The new bicycle compounds will offer similar benefits to the bicycle compound located on the ground floor of the B3 parking structure, which was unveiled on Earth Day.
“It’s in a locked, gated area and access is restricted to students, faculty and staff,” Villalobos said.
Those who want to utilize the bicycle compounds need to register with the Department of Police Services and pay a one-time, $7 fee, Villalobos said. Access is keyed to the user’s driver’s license, which must be swiped at the compound’s electronic gate in order to gain access.
Unlike the bicycle compound in the B3 parking structure, whose funding was provided by the Department of Police Services, funding for the new bicycle compounds is coming out of the campus quality fee, Villalobos said.
Sharon Eichten, chair of the student fee advisory committee said that the Student Allocation Committee, a group of students and faculty advisors, makes recommendations to her office based on input from students.

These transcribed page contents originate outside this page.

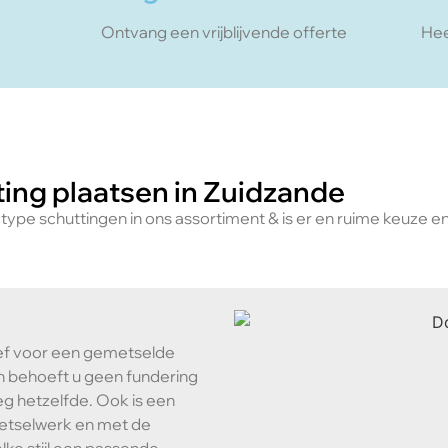
Ontvang een vrijblijvende offerte
Hee
ing plaatsen in Zuidzande
e type schuttingen in ons assortiment & is er en ruime keuze e
ief voor een gemetselde
n behoeft u geen fundering
g hetzelfde. Ook is een
etselwerk en met de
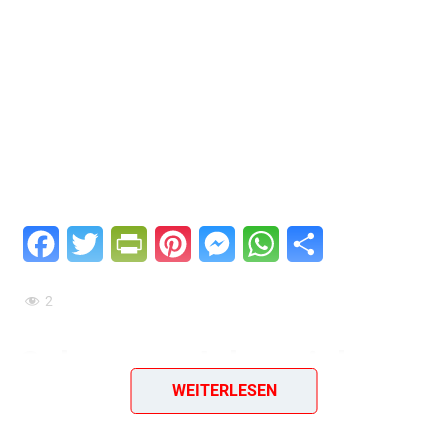
Facebook
Twitter
PrintFriendly
Pinterest
Messenger
WhatsApp
Teilen
2
Schwarze-Johannisbeer-
WEITERLESEN
Konfitüre – Ein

Suggestions including how funds collected by the campus quality fee should be allocated.
“We met last spring, and the bike compound was one of the recommendations we forwarded to the vice president of student affairs,” Eichten said.
According to the Division of Student Affairs, $34,000 was allocated for the bicycle compounds construction for the 2010-2011 academic year.
Similar to the bicycle compound in parking structure B3, the bicycle compounds in parking structures B5 and G3 will have electronic gates and lighting.
“I want to register my bike tomorrow,” said Kevin Chuiang, 25, an English student, while he was unlocking his bicycle from the bicycle rack next to the Sierra Center courtyard.
Carlos Parraguirre, 22, a civil engineering student, has a different concern.
“Is there another way of getting in and out without a drivers license?” he asked. “I don’t have one.”
Parraguirre said his bicycle is his only mode of transportation.
Yulia Gavrilova, 20, a psychology student, was surprised that CSUN currently has only one secure location to lock one’s bicycle.
“The bike racks are fine,” she said as she locked her bicycle to one of the bicycle racks near the Oviatt Library.
Dean Yuchi, 21, an Intensive English Program student, was not aware that the bicycle compound in parking structure B3 is available, nor of the two new bicycle compounds.
Yuchi said he would continue to use the bicycle racks that are located at various points around campus.
Villalobos said the bicycle compund appears under-utilized.
“It could get a lot more use,” she said.
Villalobos said convenient locations might be an issue for students and faculty.
“We’ll have a compound on the north side of campus,” she said. “We will have a compound on the east side of campus.”
Villalobos added the housing area could be the next location for a secure bicycle compound.